Global Warming Vs. Street Crime - cwan
http://freakonomics.blogs.nytimes.com/2010/08/31/global-warming-vs-street-crime/

======
hga
I was born, raised in and have retired to Joplin, Missouri. I assure you we
don't have a " _global-warming conscience_ "; we're about a Red State as you
can get ^_^.

If you go on to read the Journal's article, I'd note that the Chicago Police
Department is so notoriously dysfunctional I'd throw its results out on that
basis.

Whereas we're really serious about crime and punishment, e.g. we passed a
special sales tax which not only funded the street light program but also
hired quite a few police officers and so on. And our justice and penal systems
preform more than adequately (e.g. sentences are serious and we maintain
enough prison space that we don't have to release ahead of time due to
overcrowding).

Bottom line: you have to do the whole package, street lights alone are not a
silver bullet. Which is a point argued by some in the WSJ article.

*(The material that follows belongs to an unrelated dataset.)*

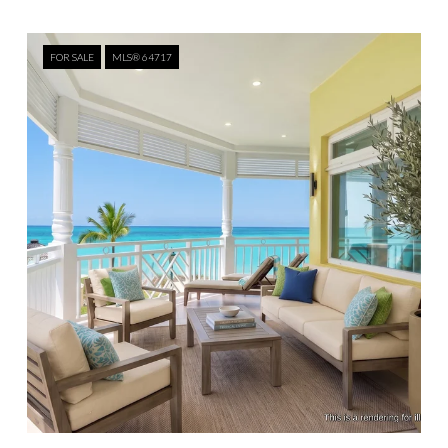
FOR SALE
MLS® 64717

While I don't know if this has had any effect in these respective cities for
_street_ crime, it bears mentioning that Missouri is a shall issue concealed
carry state since 2003 or so while Illinois along with Wisconsin are unique in
absolutely banning it for civilians.

In Chicago prior to _Miller_ (or rather its future enforcement years from now)
simple handgun ownership by normal civilians was effectively outlawed and
permits for long guns were not easy to get, so that deterrence to a subset of
"property crimes" that can become violent crimes if it turns out there's
someone in a house being burglarized is absent. As well as anything based on
"hue and cry", if you hear someone being assaulted outdoors you can't legally
go help them while being effectively armed.